Метафора ВЫБОРЫ - СПОРТ реализуется огромным количеством клишированных конструкций. Слово «кампания», применительно к выборам употребляется, пожалуй, даже реже чем его метафорический аналог - «предвыборная гонка». Спорт традиционно относится к числу «мужских» тем, и в предвыборном контексте спортивная метафора акцентирует гендерно значимые смыслы острой конкуренции и соперничества:

· Старт кандидата номер один (Биржа № 49, 22.12.2003).

· бизнесмены Брынцалов и Кикалишвили - с дистанции сошли (там же)

· политика как футбол (Версия № 8, 2004)

· Путин - болельщик «Единой России» (АИФ № 50, декабрь 2003 г.)

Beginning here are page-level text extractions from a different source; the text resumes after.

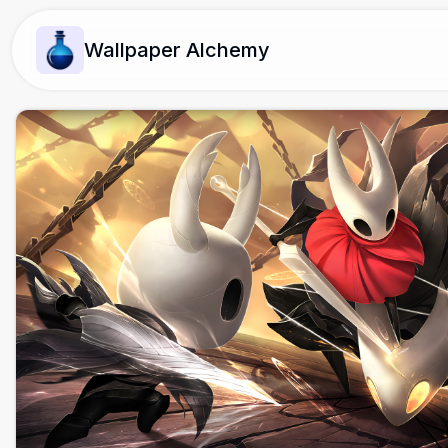
Wallpaper Alchemy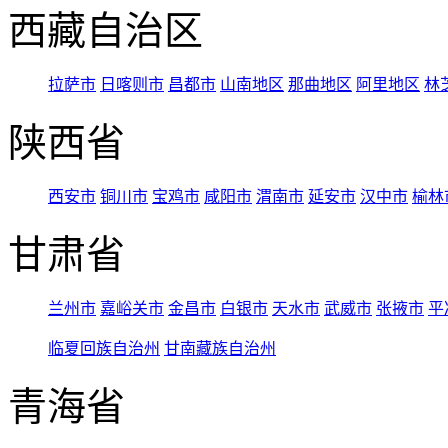
西藏自治区
拉萨市
日喀则市
昌都市
山南地区
那曲地区
阿里地区
林
陕西省
西安市
铜川市
宝鸡市
咸阳市
渭南市
延安市
汉中市
榆林
甘肃省
兰州市
嘉峪关市
金昌市
白银市
天水市
武威市
张掖市
平
临夏回族自治州
甘南藏族自治州
青海省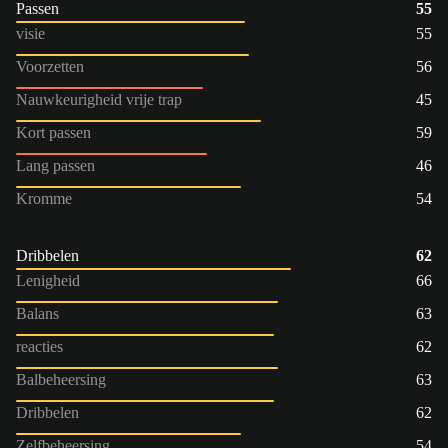
Passen
55
visie
55
Voorzetten
56
Nauwkeurigheid vrije trap
45
Kort passen
59
Lang passen
46
Kromme
54
Dribbelen
62
Lenigheid
66
Balans
63
reacties
62
Balbeheersing
63
Dribbelen
62
Zelfbeheersing
54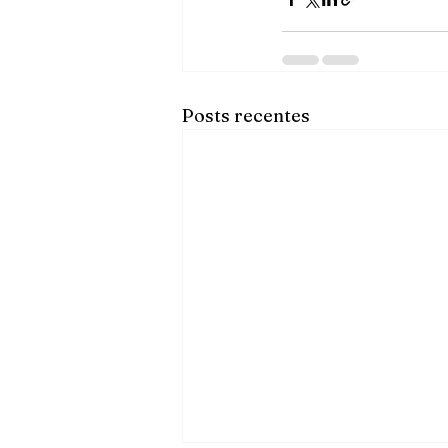
Posts recentes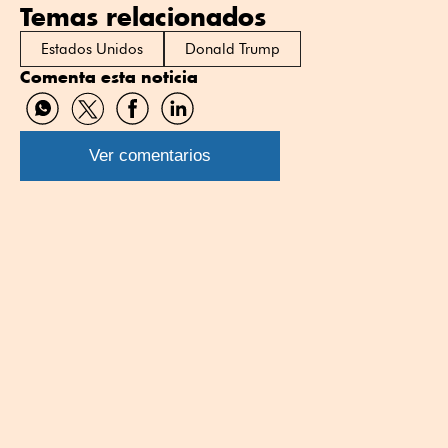
Temas relacionados
Estados Unidos
Donald Trump
Comenta esta noticia
Compartir
Compartir
Compartir
Compartir
por
por
por
por
WhatsApp
Twitter
Facebook
Linkedin
Ver comentarios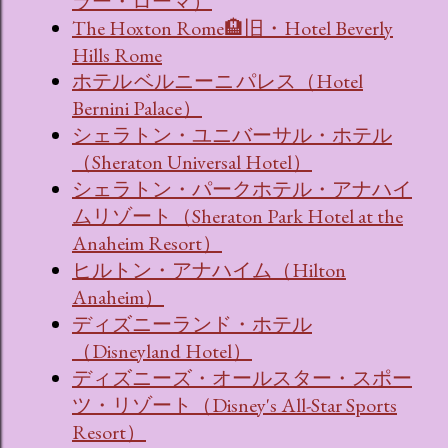
ラー・ローマ）
The Hoxton Rome🏨旧・Hotel Beverly
Hills Rome
ホテル ベルニーニ パレス（Hotel
Bernini Palace）
シェラトン・ユニバーサル・ホテル
（Sheraton Universal Hotel）
シェラトン・パークホテル・アナハイ
ムリゾート（Sheraton Park Hotel at the
Anaheim Resort）
ヒルトン・アナハイム（Hilton
Anaheim）
ディズニーランド・ホテル
（Disneyland Hotel）
ディズニーズ・オールスター・スポー
ツ・リゾート（Disney's All-Star Sports
Resort）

· Коммунисты, чей выдвиженец уверенно взял «серебро» (Биржа № 651, 22.03.2004).

Если вышеназванные когнитивные метафоры «интернациональны», то метафора ВЫБОРЫ - РОМАН (С ИЗБИРАТЕЛЕМ) отражает специфику концептуализации выборов в российском предвыборном дискурсе. Толчком к такому осмыслению, возможно, стал лозунг «выбирай сердцем», который активно использовался во время президентской кампании 1996 года, хотя культурные корни у данного явления значительно более глубокие. Еще в 1915 году Н. Бердяев говорил, что «русский народ не хочет быть мужественным, строителем, его природа определяется как женственная, пассивная, покорная в делах государственных, он всегда ждет жениха, мужа, властелина» [Бердяев 1992; Ланкур-Лаферьер 2003: 57]. А в начале XVII века, в Смутное время, дьяк Иван Тимофеев сравнивал Россию со «вдовой», лишившейся законного супруга, царя [Тимофеев 1951; Ланкур-Лаферьер 2003:58]. В этой связи уместно привести фрагмент из статьи Ю. Богомолова, где выборы структурируются одновременно в терминах двух когнитивных метафор - театр Значительное возрастание театрального плана политического дискурса отмечается в монографии Е.С. Шейгал [Шейгал 2000]. Концептуализация предвыборной кампании в рамках метафоры ВЫБОРЫ - ТЕАТР на президентских выборах 2004 года получила новую перспективу - «массовка для Путина» или спектакль с заранее известным финалом, в котором участникам отведены гендерно маркированные роли [см. Гриценко 2005(б)]. и роман: «В связи с выборами 2000 года мне в свое время пришлось вспомнить "Горе от ума". Появление Путина на политической авансцене вызвало тогда недоумение у передовой общественности. Сразу встал вопрос: кто такой? Ответ на него имел понятный психологический подтекст: он такой, как все, - не самый высокий, не самый красноречивый. Не ярко выраженный блондин и уж точно не брюнет. И никакой нет у него харизмы. И политическая биография у него совсем коротенькая. И чего в нем нашла Софья Фамусова? Каждый претендент на ее руку тогда чувствовал себя обойденным Чацким - остроумным, свободолюбивым, непринужденным, с большим политическим опытом. Особенно Явлинский. А она, Софья (в просторечии - электорат), тогда предпочла Молчалина, который на поверку не так уж и прост» (Известия, 5.03.2004).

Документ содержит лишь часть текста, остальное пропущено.